Statalist


[Date Prev][Date Next][Thread Prev][Thread Next][Date index][Thread index]

st: re: statsby slowness


From   David Airey <[email protected]>
To   [email protected]
Subject   st: re: statsby slowness
Date   Mon, 20 Aug 2007 09:13:29 -0500

.

These improvements sped up obtaining my 22,000 spearman correlations to 45 seconds, from 50 something. Very nice! Thank you. I had forgotten to look for all "in" versus "if" substitutions I could make.

-Dave


Interesting. You may get a bit more speed if
you replace this

egen rank_1 = rank(expression), by(ssrownum)
egen rank_2 = rank(iso_VSV), by(ssrownum)
egen corr = corr(rank_1 rank_2), by(ssrownum)

by this:

sort ssrownum
by ssrowsum : egen rank_1 = rank(expression)
by ssrowsum : egen rank_2 = rank(iso_VSV)
by ssrowsum : egen corr = corr(rank_1 rank_2)

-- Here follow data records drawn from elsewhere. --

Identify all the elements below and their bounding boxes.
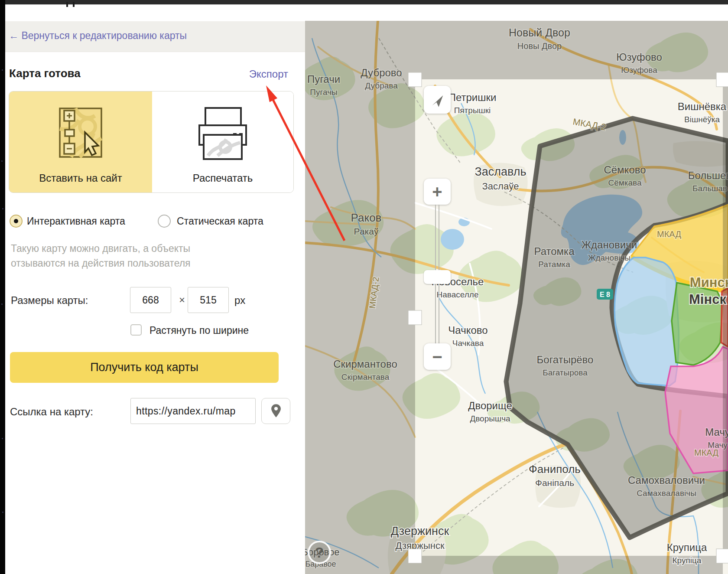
map-place-label: Новы Двор bbox=[517, 41, 562, 51]
map-place-label: Минск bbox=[690, 275, 728, 290]
interactive-map-radio[interactable] bbox=[10, 215, 23, 228]
question-icon: ? bbox=[315, 544, 324, 561]
map-place-label: Наваселле bbox=[437, 290, 479, 299]
map-place-label: Крупица bbox=[667, 541, 707, 553]
map-place-label: Фаніпаль bbox=[535, 478, 574, 488]
output-type-cards: Вставить на сайт bbox=[9, 91, 294, 193]
map-place-label: Дуброво bbox=[361, 67, 402, 78]
map-place-label: Петришки bbox=[448, 91, 497, 103]
map-place-label: Ждановічы bbox=[588, 253, 630, 262]
print-card-label: Распечатать bbox=[152, 172, 293, 184]
map-place-label: Пятрышкі bbox=[454, 106, 491, 115]
map-place-label: Чачково bbox=[448, 324, 488, 336]
export-link[interactable]: Экспорт bbox=[249, 68, 288, 80]
map-place-label: Самахвалавічы bbox=[637, 489, 696, 498]
map-place-label: Вішнёўка bbox=[684, 115, 720, 124]
map-place-label: МКАД bbox=[694, 448, 718, 457]
embed-card-label: Вставить на сайт bbox=[9, 172, 152, 184]
open-location-button[interactable] bbox=[261, 398, 290, 424]
minus-icon: − bbox=[432, 348, 442, 365]
map-place-label: Пугачи bbox=[307, 73, 340, 85]
map-place-label: Чачкава bbox=[452, 339, 484, 348]
map-place-label: Дворище bbox=[468, 400, 512, 411]
get-map-code-button[interactable]: Получить код карты bbox=[10, 352, 279, 383]
back-bar: ← Вернуться к редактированию карты bbox=[5, 21, 305, 52]
map-size-row: Размеры карты: × px bbox=[5, 287, 305, 313]
zoom-out-button[interactable]: − bbox=[424, 343, 451, 370]
map-place-label: Скірмантава bbox=[341, 372, 390, 382]
map-place-label: Ждановичи bbox=[582, 239, 637, 251]
export-side-panel: ← Вернуться к редактированию карты Карта… bbox=[5, 21, 305, 574]
selection-handle-bottomright[interactable] bbox=[716, 549, 728, 563]
stretch-label: Растянуть по ширине bbox=[150, 325, 249, 336]
map-place-label: Сёмкава bbox=[608, 178, 642, 187]
map-place-label: Ракаў bbox=[354, 226, 379, 236]
navigation-arrow-icon bbox=[429, 91, 446, 108]
printer-icon bbox=[195, 107, 250, 163]
map-type-options: Интерактивная карта Статическая карта bbox=[5, 215, 305, 228]
map-place-label: Крупіца bbox=[673, 556, 702, 565]
map-place-label: Богатырёво bbox=[537, 354, 594, 365]
map-place-label: Заслаўе bbox=[482, 181, 519, 192]
map-place-label: Новый Двор bbox=[509, 26, 570, 39]
window-left-edge bbox=[0, 0, 5, 574]
pin-icon bbox=[270, 413, 283, 420]
page-title: Карта готова bbox=[9, 67, 81, 80]
clipped-title-glyph bbox=[66, 2, 68, 7]
map-place-label: Фаниполь bbox=[529, 463, 581, 476]
map-place-label: Скирмантово bbox=[333, 358, 397, 370]
map-height-input[interactable] bbox=[188, 287, 229, 313]
map-constructor-export-page: ← Вернуться к редактированию карты Карта… bbox=[0, 0, 728, 574]
map-canvas[interactable]: Новый ДворНовы ДворЮзуфовоЮзуфоваПугачиП… bbox=[305, 21, 728, 574]
size-times-separator: × bbox=[179, 294, 185, 306]
browser-topbar bbox=[0, 0, 728, 5]
static-map-radio[interactable] bbox=[158, 215, 171, 228]
map-place-label: Ратамка bbox=[538, 260, 570, 269]
map-place-label: Бальшав bbox=[692, 184, 727, 193]
selection-handle-topright[interactable] bbox=[716, 72, 728, 87]
compass-button[interactable] bbox=[424, 86, 451, 114]
map-link-input[interactable] bbox=[130, 398, 256, 424]
map-place-label: Багатырова bbox=[543, 368, 588, 377]
selection-handle-topleft[interactable] bbox=[408, 72, 422, 87]
map-link-row: Ссылка на карту: bbox=[5, 398, 305, 424]
embed-on-site-card[interactable]: Вставить на сайт bbox=[9, 91, 152, 192]
map-place-label: Дворышча bbox=[470, 414, 510, 423]
size-unit: px bbox=[234, 294, 245, 307]
map-size-label: Размеры карты: bbox=[11, 294, 88, 307]
map-place-label: Заславль bbox=[474, 165, 526, 178]
map-place-label: МКАД bbox=[657, 229, 681, 239]
print-card[interactable]: Распечатать bbox=[152, 91, 293, 192]
map-embed-icon bbox=[54, 107, 107, 161]
map-place-label: Вишнёвка bbox=[678, 101, 727, 112]
map-width-input[interactable] bbox=[130, 287, 171, 313]
clipped-title-glyph bbox=[73, 2, 75, 7]
interactive-map-label: Интерактивная карта bbox=[27, 215, 125, 227]
svg-text:Е 8: Е 8 bbox=[600, 291, 610, 298]
static-map-label: Статическая карта bbox=[177, 215, 263, 227]
stretch-row: Растянуть по ширине bbox=[5, 324, 305, 336]
selection-handle-bottomleft[interactable] bbox=[408, 549, 422, 563]
zoom-in-button[interactable]: + bbox=[424, 179, 451, 205]
plus-icon: + bbox=[432, 183, 442, 200]
back-to-editing-link[interactable]: ← Вернуться к редактированию карты bbox=[9, 30, 187, 42]
map-place-label: Большев bbox=[688, 170, 728, 181]
help-button[interactable]: ? bbox=[308, 541, 331, 564]
road-badge: Е 8 bbox=[597, 289, 613, 300]
map-place-label: Мачу bbox=[705, 426, 728, 438]
map-place-label: Мінск bbox=[689, 292, 726, 307]
map-place-label: Юзуфово bbox=[616, 51, 662, 63]
map-place-label: Раков bbox=[351, 211, 382, 224]
map-place-label: Сёмково bbox=[604, 164, 646, 176]
map-place-label: Дубрава bbox=[365, 81, 398, 90]
map-place-label: Пугачы bbox=[310, 88, 337, 97]
stretch-checkbox[interactable] bbox=[130, 324, 142, 336]
selection-handle-midleft[interactable] bbox=[408, 310, 422, 325]
map-place-label: Ратомка bbox=[534, 245, 575, 257]
map-place-label: Юзуфова bbox=[621, 65, 657, 75]
map-place-label: Дзержинск bbox=[391, 525, 449, 538]
map-link-label: Ссылка на карту: bbox=[10, 406, 93, 418]
interactive-map-description: Такую карту можно двигать, а объекты отз… bbox=[11, 241, 191, 271]
map-place-label: Самохваловичи bbox=[628, 474, 705, 486]
zoom-slider-handle[interactable] bbox=[424, 270, 451, 284]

The two code segments are equivalent in what
you end with, but not in when they -sort-.

SImilarly

keep if _n >= `start' & _n <= `stop'

should be faster as

keep in `start'/`stop'

and I would always use the built-in -sqrt()-
when it applies, rather than powering to 0.5.

Nick
[email protected]
// Break file into subfiles of 500 "by groups" (genes),
// because Stata "statsby" command is so slow across 22K by groups,
// then calculate and save out spearman correlation stats
// for iso_VSV and gene expression and append into a file 22K rows long
// and apply FDR

// This version comments out statsby and uses egen rank and egen corr
// and consequently is 10 times fast, doing 22K spearman correlations
// in about 50 seconds (along with file creation, etc.). Thanks Nick!

set more off
set rmsg on
clear
set memory 200M

// sabatini_merged is a long format file
// merging expression data and editing data
use "/Users/dairey/Desktop/primate_editing/sabatini_merged.dta"

preserve
local start = 1
forvalues stop = 6000(6000)267396 {
keep in `start'/`stop'
save sabatini_`stop'.dta, replace
sort ssrownum
by ssrownum : egen rank_1 = rank(expression)
by ssrownum : egen rank_2 = rank(iso_VSV)
by ssrownum : egen corr = corr(rank_1 rank_2)
collapse (mean) spearman=corr (count) count=corr, by(ssrownum)
gen t = spearman*sqrt((count-2)/(1-spearman^2))
gen p = 2*ttail(count-2,abs(t))
save spearman_`stop'.dta, replace
local start = `stop'+1
restore, preserve
}

clear
use "/Users/dairey/Desktop/primate_editing/sabatini_merged.dta"
keep if _n > 264000 & _n <= 267396
save sabatini_267396.dta, replace
sort ssrownum
by ssrownum : egen rank_1 = rank(expression)
by ssrownum : egen rank_2 = rank(iso_VSV)
by ssrownum : egen corr = corr(rank_1 rank_2)
collapse (mean) spearman=corr (count) count=corr, by(ssrownum)
gen t = spearman*sqrt((count-2)/(1-spearman^2))
gen p = 2*ttail(count-2,abs(t))
save spearman_267396.dta, replace


// append the statsby results into one file
use spearman_6000.dta
forvalues stop = 12000(6000)267396 {
append using spearman_`stop'.dta
erase spearman_`stop'.dta
}
append using spearman_267396.dta
erase spearman_267396.dta
save iso_VSV.dta, replace
erase spearman_6000.dta

// see if there is significance after FDR
multproc, pvalue(p) method(simes) puncor(0.05) rank(rank)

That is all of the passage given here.